Jean Ferrat est l'auteur de chansons magnifiques qui restent gravées dans nos esprits à jamais. Ferrat chante l'amour, la vie, la nature, les bonheurs simples, le monde de la campagne...


Il évoque dans une de ses chansons les plus célèbres, intitulée La montagne, l'exode des paysans loin de leur pays vers la ville qui attise les convoitises, la ville avec "ses secrets, le formica", la modernité, mais la ville qui est décrite comme un monde frelaté et vicié, avec ses "HLM, son poulet aux hormones".

Cet exode est restitué par des verbes de mouvement : "ils quittent, pour s'en aller gagner leur vie", et par l'emploi du pronom personnel au pluriel "ils", qui traduit une foule nombreuse.
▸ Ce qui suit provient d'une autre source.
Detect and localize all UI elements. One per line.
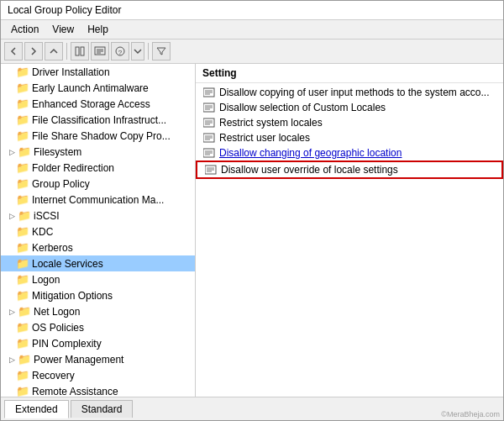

Ces paysans partent "loin de la terre où ils sont nés"... on perçoit comme une trahison dans cette fuite loin de la terre natale, une sorte d'abandon de l'essentiel : les racines, le pays d'origine...


Ferrat célèbre  la beauté de la nature, la dureté et la simplicité de la vie paysanne, la nourriture du terroir, "la caille, le perdreau, la tomme de chèvre" ...un monde où l'on a l'âme bien né, où le travail est rude, où la vie est difficile mais où règne la liberté...

Il nous fait voir "les vieux" du pays en train de "s'essuyer d'un revers de manche les lèvres...", des gestes quotidiens, simples.


Le refrain décrit les splendeurs de la montagne, ses merveilles, les hirondelles et leur vol dans le ciel... L'exclamation et l'interrogation soulignent bien cet émerveillement devant la nature :

"Pourtant que la montagne est belle !

Comment peut-on s'imaginer

En voyant un vol d'hirondelles
Que l'automne vient d'arriver ?"

 

Ferrat nous montre, aussi, ces paysans à l'ouvrage et célèbre leur courage, en magnifiant leur travail manuel... 

"Avec leurs mains dessus leurs têtes
Ils avaient monté des murettes
Jusqu'au sommet de la colline..."


Les vignes, le vin sont chantés, un vin qui produisait "des centenaires", même si c'était aussi "une horrible piquette"... mais les vignes ne sont plus cultivées, comme le suggère cette image : "elles courent dans la forêt".

La vie rurale est évoquée, avec ses aléas et ses difficultés :

"Deux chèvres et puis quelques moutons
Une année bonne et l'autre non
Et sans vacances et sans sorties..."


La ville, elle , symbole d'emprisonnement et d'enfermement offre des emplois de "flics et de fonctionnaires" à ceux qui quittent leur terre natale.

Notre monde qui oublie trop souvent de rendre hommage à la nature, qui vante le "formica", les plaisirs frelatés a besoin de ce retour aux sources...

Oui, "que la montagne est belle" ! Et qu'elle nous manque, souvent, dans nos villes de béton et de violences ! Que d'artifices autour de nous ! Que d'écrans qui s'interposent ! Que de bonheurs oubliés et perdus !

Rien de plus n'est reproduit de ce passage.